For the data below, report the number of lines that contain the string "бригаду" and nothing else.

Dataset entries
-*-*-

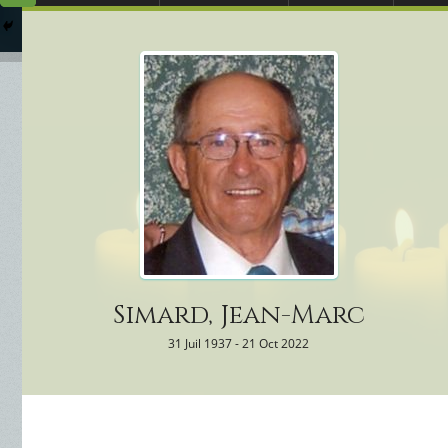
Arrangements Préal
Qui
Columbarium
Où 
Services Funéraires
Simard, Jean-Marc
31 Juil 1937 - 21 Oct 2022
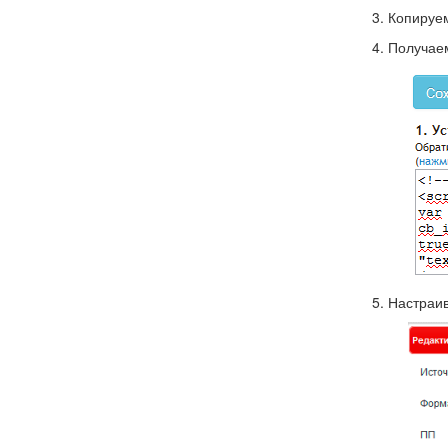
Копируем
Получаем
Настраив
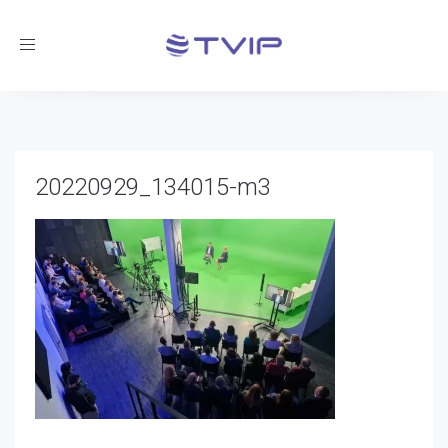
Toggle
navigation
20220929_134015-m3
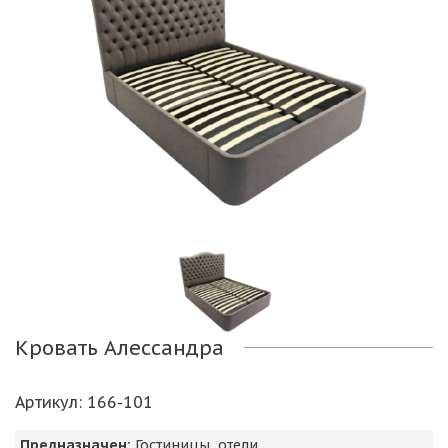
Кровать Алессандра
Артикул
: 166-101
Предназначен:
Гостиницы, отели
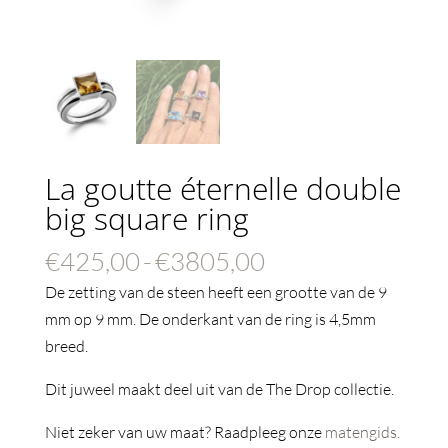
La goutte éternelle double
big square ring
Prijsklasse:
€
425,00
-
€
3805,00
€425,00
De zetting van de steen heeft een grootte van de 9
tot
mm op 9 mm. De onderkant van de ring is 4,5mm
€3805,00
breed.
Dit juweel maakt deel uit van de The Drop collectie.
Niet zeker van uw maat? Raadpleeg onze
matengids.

-*-*-

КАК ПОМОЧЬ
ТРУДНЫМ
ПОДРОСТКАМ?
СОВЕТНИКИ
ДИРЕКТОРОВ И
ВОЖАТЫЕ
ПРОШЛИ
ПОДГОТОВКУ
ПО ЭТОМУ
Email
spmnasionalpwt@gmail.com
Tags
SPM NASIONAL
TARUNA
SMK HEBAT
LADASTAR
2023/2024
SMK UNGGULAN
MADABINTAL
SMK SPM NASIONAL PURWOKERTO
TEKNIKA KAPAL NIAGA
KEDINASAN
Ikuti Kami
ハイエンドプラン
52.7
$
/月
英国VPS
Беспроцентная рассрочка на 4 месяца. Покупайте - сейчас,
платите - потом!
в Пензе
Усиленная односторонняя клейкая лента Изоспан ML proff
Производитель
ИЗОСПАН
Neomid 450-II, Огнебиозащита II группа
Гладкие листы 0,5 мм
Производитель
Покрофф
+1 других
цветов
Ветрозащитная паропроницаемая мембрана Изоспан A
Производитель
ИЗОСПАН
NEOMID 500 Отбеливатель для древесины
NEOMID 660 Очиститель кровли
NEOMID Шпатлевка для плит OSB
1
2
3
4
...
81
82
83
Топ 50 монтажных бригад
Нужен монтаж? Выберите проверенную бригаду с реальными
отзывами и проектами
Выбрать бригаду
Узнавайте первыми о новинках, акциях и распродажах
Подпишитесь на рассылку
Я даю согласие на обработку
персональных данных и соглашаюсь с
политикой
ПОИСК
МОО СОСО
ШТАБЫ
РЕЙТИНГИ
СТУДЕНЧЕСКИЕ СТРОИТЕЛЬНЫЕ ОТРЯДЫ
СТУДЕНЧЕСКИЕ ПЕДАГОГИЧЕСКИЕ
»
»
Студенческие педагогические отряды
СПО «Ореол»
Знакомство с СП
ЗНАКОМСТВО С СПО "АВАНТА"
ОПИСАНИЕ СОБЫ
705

-*-*-

* **TASK ANSWER**
2